While there a lot of things in the process of being an inventor you can do yourself  (and I am all for that!) – a patent attorney should always do the patent search. Some inventors try to search the database themselves, which is really not something you want to try to do. Patent attorneys are trained to know exactly how to do a search and what to look for. You definitely don’t want the patent search to be done incorrectly, and then put time and money into an application only to learn that an undiscovered patent excluded you from getting a patent in the first place.

As far as prior art searches go, note there will likely be a lot of patents related to your invention in the search results. This is to be expected, so don’t be surprised.  Remember, just because you think your idea is different or you’ve “never seen anything like it” doesn’t mean that no inventor before you ever thought in the same direction. 

3) Inventors can write their own patent. BUT…

If you’ve ever read a patent, they may be in English,  yet somehow they still sound like another language! Despite their complexity, I believe inventors should write their own patent because it will be beneficial in more ways than one:

  • It will save thousands in billable attorney hours. (Patent attorneys typically cost $300-500/hour!)
  • You will learn so much about patents from having to actually write and understand your patent and the prior art cited in your patent

Writing your patent and saving thousands in the process is totally doable, if you are willing to really dive in and do some work. A patent attorney should always proofread and edit everything, but most importantly, your patent attorney must write the claims. This is the most important part of a patent.

To write my patent application myself these three things were key:

  • I found an experienced attorney who coached me through writing much of the patent myself. She was willing to walk me through my drafts and edits.
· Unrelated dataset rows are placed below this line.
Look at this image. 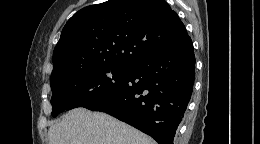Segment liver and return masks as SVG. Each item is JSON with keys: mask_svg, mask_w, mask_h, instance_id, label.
<instances>
[{"mask_svg": "<svg viewBox=\"0 0 260 144\" xmlns=\"http://www.w3.org/2000/svg\"><path fill=\"white\" fill-rule=\"evenodd\" d=\"M49 144H156L137 129L105 114L76 108L50 126Z\"/></svg>", "mask_w": 260, "mask_h": 144, "instance_id": "6515ba94", "label": "liver"}]
</instances>
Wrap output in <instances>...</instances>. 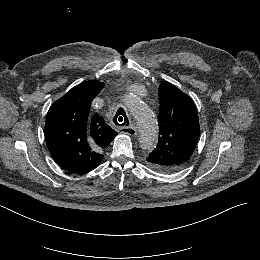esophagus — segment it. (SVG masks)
I'll return each instance as SVG.
<instances>
[{"label":"esophagus","mask_w":260,"mask_h":260,"mask_svg":"<svg viewBox=\"0 0 260 260\" xmlns=\"http://www.w3.org/2000/svg\"><path fill=\"white\" fill-rule=\"evenodd\" d=\"M119 132L129 136L136 135V128L134 126H122L118 128Z\"/></svg>","instance_id":"esophagus-1"}]
</instances>
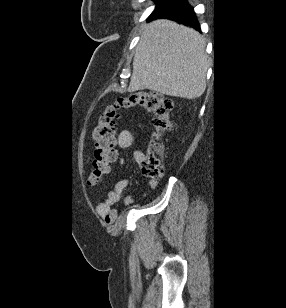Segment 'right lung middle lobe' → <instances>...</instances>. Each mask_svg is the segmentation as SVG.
Masks as SVG:
<instances>
[{
    "label": "right lung middle lobe",
    "instance_id": "dd1d6c3e",
    "mask_svg": "<svg viewBox=\"0 0 286 308\" xmlns=\"http://www.w3.org/2000/svg\"><path fill=\"white\" fill-rule=\"evenodd\" d=\"M156 1V9L155 11L161 10L170 4L173 0H155ZM154 11V12H155Z\"/></svg>",
    "mask_w": 286,
    "mask_h": 308
}]
</instances>
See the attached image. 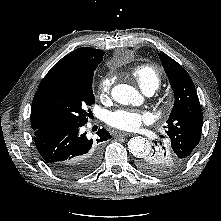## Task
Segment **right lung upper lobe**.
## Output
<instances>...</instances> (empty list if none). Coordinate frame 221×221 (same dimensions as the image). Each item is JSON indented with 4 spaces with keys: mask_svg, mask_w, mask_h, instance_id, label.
<instances>
[{
    "mask_svg": "<svg viewBox=\"0 0 221 221\" xmlns=\"http://www.w3.org/2000/svg\"><path fill=\"white\" fill-rule=\"evenodd\" d=\"M104 52L98 49H92L89 47L78 48L61 60H59L46 74L44 79L42 80L32 102L31 109V126L33 131L40 129H52L50 128L42 115L40 104H39V92L41 88L49 81L60 78L69 74L83 65L89 62H101L103 60Z\"/></svg>",
    "mask_w": 221,
    "mask_h": 221,
    "instance_id": "1",
    "label": "right lung upper lobe"
}]
</instances>
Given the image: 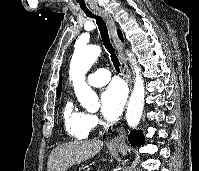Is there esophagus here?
<instances>
[{"label":"esophagus","mask_w":199,"mask_h":171,"mask_svg":"<svg viewBox=\"0 0 199 171\" xmlns=\"http://www.w3.org/2000/svg\"><path fill=\"white\" fill-rule=\"evenodd\" d=\"M98 14L103 17V19L106 21L108 25L110 36L112 39V44L116 50L118 59L120 61V67H121L123 77L125 78L131 90L132 88L131 74L125 61V57L122 51L121 41L119 40L118 35H117V27H116L115 21L112 18V16L106 11H99ZM125 141H126V131L124 127L121 126L118 129V135L114 137L112 140H110L109 146L115 147V148L123 147L125 145Z\"/></svg>","instance_id":"1"}]
</instances>
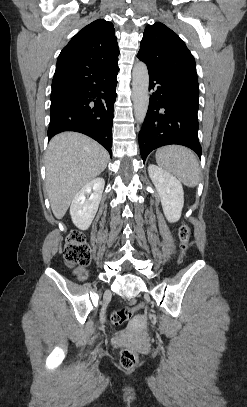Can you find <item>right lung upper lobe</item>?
I'll list each match as a JSON object with an SVG mask.
<instances>
[{"mask_svg":"<svg viewBox=\"0 0 247 407\" xmlns=\"http://www.w3.org/2000/svg\"><path fill=\"white\" fill-rule=\"evenodd\" d=\"M118 55L113 24L104 19L90 23L61 51L52 81V91L74 88L94 72L117 64Z\"/></svg>","mask_w":247,"mask_h":407,"instance_id":"cb5924a9","label":"right lung upper lobe"}]
</instances>
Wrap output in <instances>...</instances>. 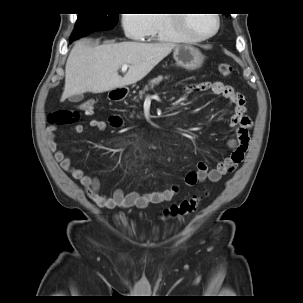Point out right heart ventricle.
I'll list each match as a JSON object with an SVG mask.
<instances>
[{"mask_svg": "<svg viewBox=\"0 0 303 303\" xmlns=\"http://www.w3.org/2000/svg\"><path fill=\"white\" fill-rule=\"evenodd\" d=\"M150 20L151 28L146 37L167 42H183L187 39L172 14H152Z\"/></svg>", "mask_w": 303, "mask_h": 303, "instance_id": "e07e8e85", "label": "right heart ventricle"}]
</instances>
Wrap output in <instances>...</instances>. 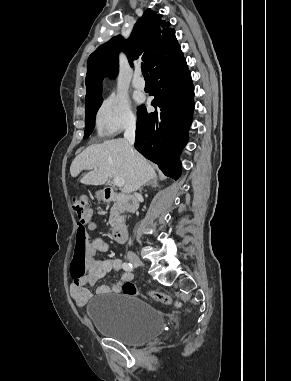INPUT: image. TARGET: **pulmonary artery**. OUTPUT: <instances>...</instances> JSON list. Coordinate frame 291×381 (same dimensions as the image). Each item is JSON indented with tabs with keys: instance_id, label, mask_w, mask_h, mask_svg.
<instances>
[{
	"instance_id": "1",
	"label": "pulmonary artery",
	"mask_w": 291,
	"mask_h": 381,
	"mask_svg": "<svg viewBox=\"0 0 291 381\" xmlns=\"http://www.w3.org/2000/svg\"><path fill=\"white\" fill-rule=\"evenodd\" d=\"M132 85L137 90H143L145 88V81L141 77L140 71H136L132 80Z\"/></svg>"
}]
</instances>
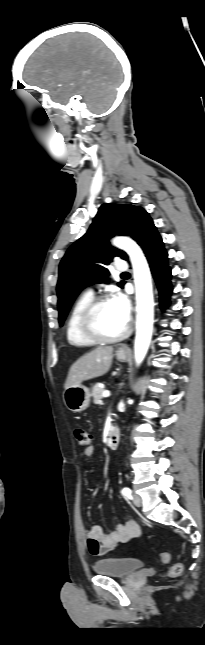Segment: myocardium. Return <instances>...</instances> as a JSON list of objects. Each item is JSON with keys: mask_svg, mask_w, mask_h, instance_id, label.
<instances>
[{"mask_svg": "<svg viewBox=\"0 0 205 645\" xmlns=\"http://www.w3.org/2000/svg\"><path fill=\"white\" fill-rule=\"evenodd\" d=\"M110 301L107 296H100L92 299L82 313L81 328L83 333L96 343H111L124 339L130 332V325L127 324L125 329L119 334L108 336L101 333L96 326V315L99 308Z\"/></svg>", "mask_w": 205, "mask_h": 645, "instance_id": "1", "label": "myocardium"}]
</instances>
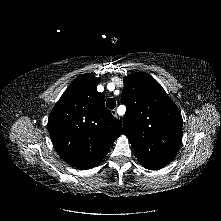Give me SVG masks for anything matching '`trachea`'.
<instances>
[{"label":"trachea","instance_id":"obj_1","mask_svg":"<svg viewBox=\"0 0 221 221\" xmlns=\"http://www.w3.org/2000/svg\"><path fill=\"white\" fill-rule=\"evenodd\" d=\"M106 106H107L109 109H114V108L116 107V101H115V99L109 98V99L106 101Z\"/></svg>","mask_w":221,"mask_h":221}]
</instances>
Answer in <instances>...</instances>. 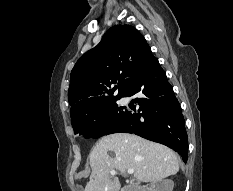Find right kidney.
Segmentation results:
<instances>
[{
	"mask_svg": "<svg viewBox=\"0 0 233 191\" xmlns=\"http://www.w3.org/2000/svg\"><path fill=\"white\" fill-rule=\"evenodd\" d=\"M174 182L170 179L160 180L158 184L151 187V191H172Z\"/></svg>",
	"mask_w": 233,
	"mask_h": 191,
	"instance_id": "1",
	"label": "right kidney"
}]
</instances>
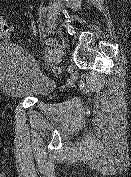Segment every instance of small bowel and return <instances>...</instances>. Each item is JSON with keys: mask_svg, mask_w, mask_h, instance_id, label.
<instances>
[{"mask_svg": "<svg viewBox=\"0 0 131 177\" xmlns=\"http://www.w3.org/2000/svg\"><path fill=\"white\" fill-rule=\"evenodd\" d=\"M6 0H0V5L3 3V2H5Z\"/></svg>", "mask_w": 131, "mask_h": 177, "instance_id": "obj_1", "label": "small bowel"}]
</instances>
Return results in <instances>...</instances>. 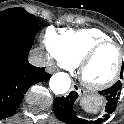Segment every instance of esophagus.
<instances>
[{
  "label": "esophagus",
  "mask_w": 124,
  "mask_h": 124,
  "mask_svg": "<svg viewBox=\"0 0 124 124\" xmlns=\"http://www.w3.org/2000/svg\"><path fill=\"white\" fill-rule=\"evenodd\" d=\"M48 69H49L51 72L56 71V68H55V67H53V66L48 67ZM71 90H72V91H76L78 94H80V93H81L80 88H79L76 84H73V85H72Z\"/></svg>",
  "instance_id": "1"
}]
</instances>
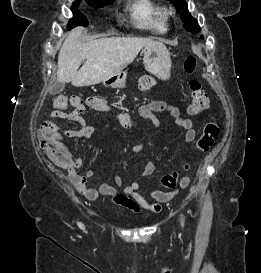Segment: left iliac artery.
I'll return each mask as SVG.
<instances>
[{
  "label": "left iliac artery",
  "mask_w": 261,
  "mask_h": 273,
  "mask_svg": "<svg viewBox=\"0 0 261 273\" xmlns=\"http://www.w3.org/2000/svg\"><path fill=\"white\" fill-rule=\"evenodd\" d=\"M182 226H184V221H183V218H182Z\"/></svg>",
  "instance_id": "left-iliac-artery-1"
}]
</instances>
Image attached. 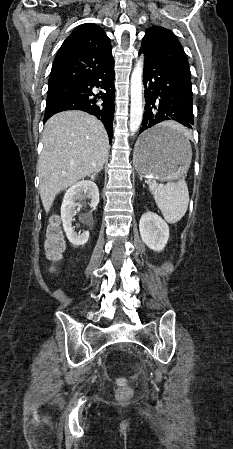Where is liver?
<instances>
[{
  "label": "liver",
  "mask_w": 233,
  "mask_h": 449,
  "mask_svg": "<svg viewBox=\"0 0 233 449\" xmlns=\"http://www.w3.org/2000/svg\"><path fill=\"white\" fill-rule=\"evenodd\" d=\"M108 149L105 128L93 115L64 111L52 116L44 127L43 151L37 163L45 212L59 192L101 171Z\"/></svg>",
  "instance_id": "obj_1"
}]
</instances>
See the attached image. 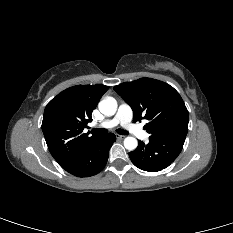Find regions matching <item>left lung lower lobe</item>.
Here are the masks:
<instances>
[{
  "label": "left lung lower lobe",
  "instance_id": "left-lung-lower-lobe-1",
  "mask_svg": "<svg viewBox=\"0 0 233 233\" xmlns=\"http://www.w3.org/2000/svg\"><path fill=\"white\" fill-rule=\"evenodd\" d=\"M183 139H149L145 144L139 141L138 147L129 153L133 164L141 170L149 172L161 171L168 167L182 150Z\"/></svg>",
  "mask_w": 233,
  "mask_h": 233
}]
</instances>
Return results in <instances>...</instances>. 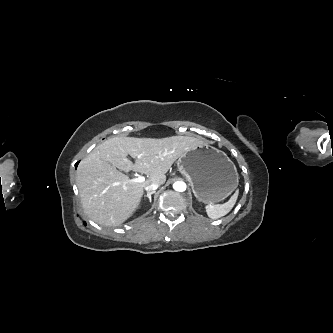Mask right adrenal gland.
I'll return each mask as SVG.
<instances>
[{"mask_svg":"<svg viewBox=\"0 0 333 333\" xmlns=\"http://www.w3.org/2000/svg\"><path fill=\"white\" fill-rule=\"evenodd\" d=\"M155 193H156V191H151V192L147 193L146 195H144V198L147 197L149 199L150 203H151L152 202L151 195L155 194Z\"/></svg>","mask_w":333,"mask_h":333,"instance_id":"2a0ac1e0","label":"right adrenal gland"}]
</instances>
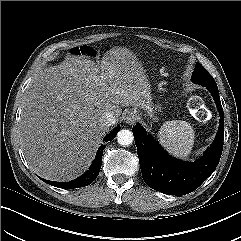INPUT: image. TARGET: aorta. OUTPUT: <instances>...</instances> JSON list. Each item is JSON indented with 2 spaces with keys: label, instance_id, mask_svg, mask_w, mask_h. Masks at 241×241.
Wrapping results in <instances>:
<instances>
[{
  "label": "aorta",
  "instance_id": "aorta-1",
  "mask_svg": "<svg viewBox=\"0 0 241 241\" xmlns=\"http://www.w3.org/2000/svg\"><path fill=\"white\" fill-rule=\"evenodd\" d=\"M133 140V133L128 129H122L117 134V142L122 146H128L132 144Z\"/></svg>",
  "mask_w": 241,
  "mask_h": 241
}]
</instances>
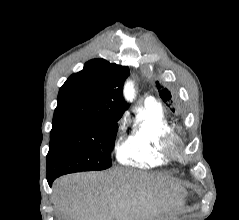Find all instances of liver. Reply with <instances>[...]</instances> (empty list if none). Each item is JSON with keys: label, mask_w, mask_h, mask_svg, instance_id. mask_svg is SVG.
I'll return each mask as SVG.
<instances>
[{"label": "liver", "mask_w": 239, "mask_h": 220, "mask_svg": "<svg viewBox=\"0 0 239 220\" xmlns=\"http://www.w3.org/2000/svg\"><path fill=\"white\" fill-rule=\"evenodd\" d=\"M185 197L186 190L166 177L116 168L57 179L52 201L64 220H153Z\"/></svg>", "instance_id": "liver-1"}]
</instances>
This went on for months until we were ready to submit.
  • I took out books on patenting from the local library, and read and studied them, because there were things I had to learn before I could understand the subject matter when talking to my attorney.
  • I studied the language, composition, and drawings in dozens of patents found in the prior art until I understood them.

 

If you made it this far, thank you for reading ?

I plan to share more of my experiences, here on the blog so stay tuned! I have had many people who have an idea for an invention write in to the site asking me about patents and what steps to take. When I was first getting started with the process, I had a LOT of questions, and one of the things that helped me most was reading about other inventors and the process they went through. I hope this information is helpful and plan to share more!

All the best,

 

*Disclaimer* I am not an attorney and nothing in this article is meant to be legal advice. This article shares my personal experiences an inventor. Please consult an experienced Intellectual Property attorney for any legal advice regarding patents.